- Born: Between 1554 and 1575 Algiers, Kingdom of Algiers
- Died: 1611 Mecca

Academic work
- Main interests: Mathematics

= Ibn Hamza al-Maghribi =

Algerian mathematician

Alī ibn Walī Ibn Hamza al-Maghribi (علي بن ولي بن حمزة المغربي), was a 16th-century Algerian mathematician. He was born between 1554-1575 in Algiers in Ottoman Algeria and died around 1611, during the rule of Murad III.

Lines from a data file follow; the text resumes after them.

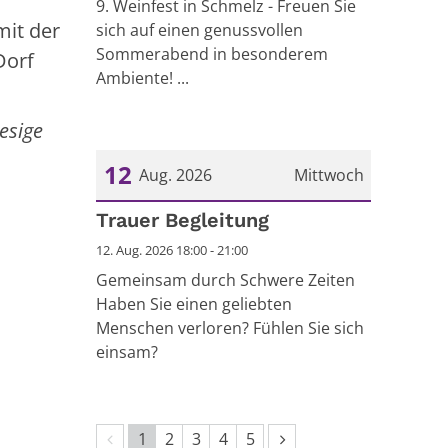
9. Weinfest in Schmelz - Freuen Sie
mit der
sich auf einen genussvollen
Sommerabend in besonderem
Dorf
Ambiente! ...
esige
12
Aug. 2026
Mittwoch
Datum: 12. August 2026
Trauer Begleitung
12. Aug. 2026 18:00 - 21:00
Gemeinsam durch Schwere Zeiten
Haben Sie einen geliebten
Menschen verloren? Fühlen Sie sich
einsam?
Vorherige Seite
Nächste Seite
1
2
3
4
5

His most important work was Tuhfat al-a'dad fi-l-hisab (The Ornament of Numbers), which discusses some form of the concept of the logarithm.

==Biography==
Ibn Hamza was born in Algiers during the 16th century to an Algerian father and a Turkish mother. He studied and memorized in his youth the Quran and a large part of the hadiths, while showing great talents in mathematics. When he reached the age of twenty, his father decided to send him to Istanbul to his maternal family to study mathematics with scholars in the capital of the Ottoman Empire. He thus spent part of his life in Istanbul during the reign of the Ottoman caliph Mourad III, where he quickly became one of the experts in the accounts of the Ottoman Diwan. His dual command of the Arabic and Ottoman Turkish languages also enabled him to teach children of Istanbul schools.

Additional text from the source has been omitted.